U.K. journalist Ian Winwood, an actual British hockey fan, attended a Kings game at Staples Center for the first time last week. He came away bored and filled with disdain for the arena, the Los Angeles fans and the brand of unexciting hockey they pay high prices to see. It's a brutal review, but also mostly right on and kind of funny in spots. He writes at the sports blog of the Guardian:
For reasons that I am largely at a loss to explain, I find myself obsessed by hockey. I can't skate, I live in London (England, not Ontario) and my nearest NHL team play 3,000 miles away.

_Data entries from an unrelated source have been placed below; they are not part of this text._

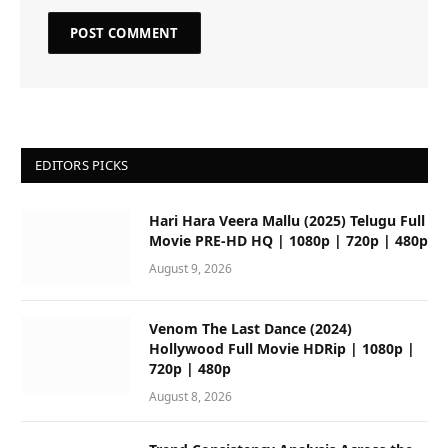
EDITORS PICKS
Hari Hara Veera Mallu (2025) Telugu Full
Movie PRE-HD HQ | 1080p | 720p | 480p
August 9, 2026
Venom The Last Dance (2024)
Hollywood Full Movie HDRip | 1080p |
720p | 480p
August 8, 2026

But without reaching for a book I can tell you the name of the first goalie ever to wear a facemask (Jacques Plante) and the name of the player who scored the winning goal for Canada against the Soviet Union in 1972's Summit Series (Paul Henderson). It doesn't stop there; I wish it did. I can tell you all sorts of stuff that is of no use to me whatsoever.
So please allow me to be honest, because this is the truth. If I lived in Los Angeles, I'm not sure how much live hockey I'd go and watch. Not because the NHL is in terminal decline (I don't believe it is), but simply because in some places, and at some times, it just doesn't seem worth it.

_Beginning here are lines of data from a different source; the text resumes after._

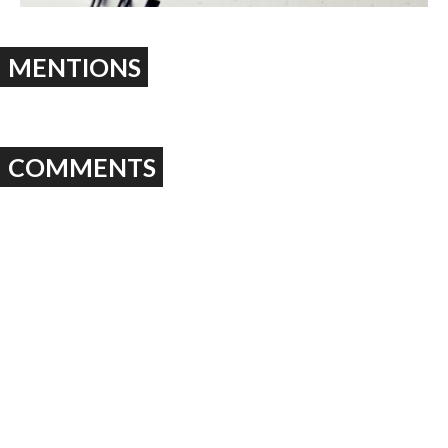
MENTIONS
COMMENTS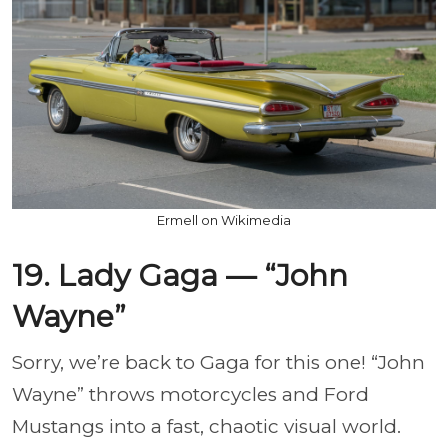
Ermell on Wikimedia
19. Lady Gaga — “John
Wayne”
Sorry, we’re back to Gaga for this one! “John
Wayne” throws motorcycles and Ford
Mustangs into a fast, chaotic visual world.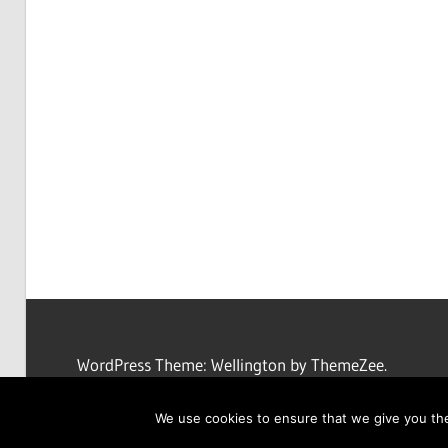
WordPress Theme: Wellington by ThemeZee.
We use cookies to ensure that we give you the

With just 30 wins this season, the LA Kings have been playing meaningless hockey since before the onset of winter. This in itself is not necessarily a problem; the Toronto Maple Leafs have been playing meaningless hockey for about 41 years and people still care about them. Of course, Kings fans care about their team too, and it would be wrong to suggest that they don't. A total of 16,784 people travelled to the Staples Center on Tuesday night to watch a late-season game which for the home side held no promise at all.
But it's in the wider community that this team is in trouble. If a franchise survives on the oxygen of publicity, then this is an organisation gasping for air. It would be wrong to say that Los Angeles hates a loser, simply because it takes effort to hate. If you are a loser, LA will just ignore you to death....

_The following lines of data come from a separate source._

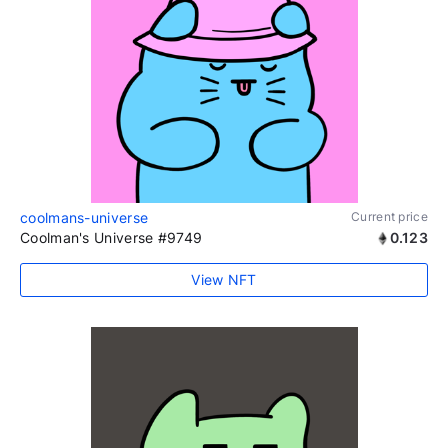
coolmans-universe
Current price
Coolman's Universe #9749
0.123
View NFT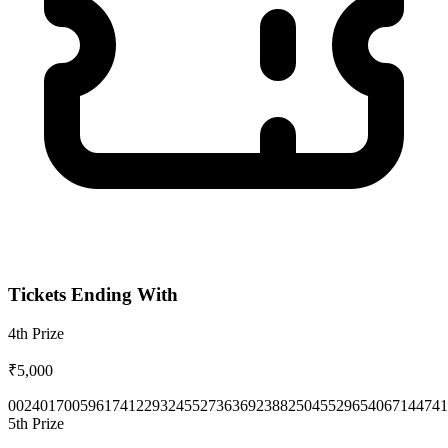
Tickets Ending With
4th
Prize
₹5,000
0024
0170
0596
1741
2293
2455
2736
3692
3882
5045
5296
5406
7144
741
5th
Prize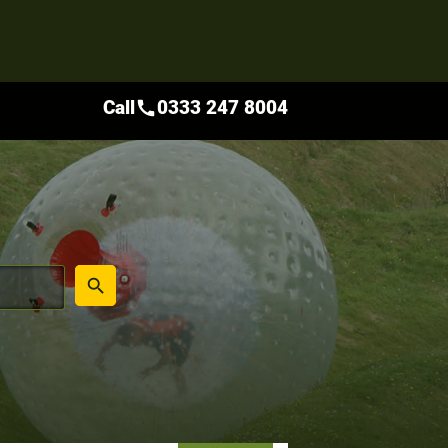
Call
0333 247 8004
call
place
search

The atmosphere in section 117 was like being at the pictures, only here the tickets had a face value of $95 and the beer was more than 10 bucks a pint. And while this isn't the time or place to examine the broad differences between the crowd at an English football match and an American hockey game (by which I mean, the difference between believing oneself a participant or merely a consumer), the level of disinterest from people who had paid a good deal of money to attend the game amazed me...
The Staples Center, the team's home since 1999, is impressive in an architectural kind of a way, but somehow unwelcoming to the kind of person who might slosh beer on the floor. Its design seems unnecessarily complicated, with nooks and crannies, boxes and booths. Tickets range from $29 to more than $400; closer to the ice the crowd is thin, although up in the gods the sections are busy. But the top tier is higher than in any arena I've visited, a vertiginous distance in the air. There's more chance of being hit by a drop of blood from the nose of a spectator in the cheap seats than there is of hearing anything they might shout down to the players on the ice.
Kings fans used to rock the building with noise and passion, but a perenially bad team in a league that has legislated out the threat of unexpected chaos has diluted the energy that made fans like Winwood.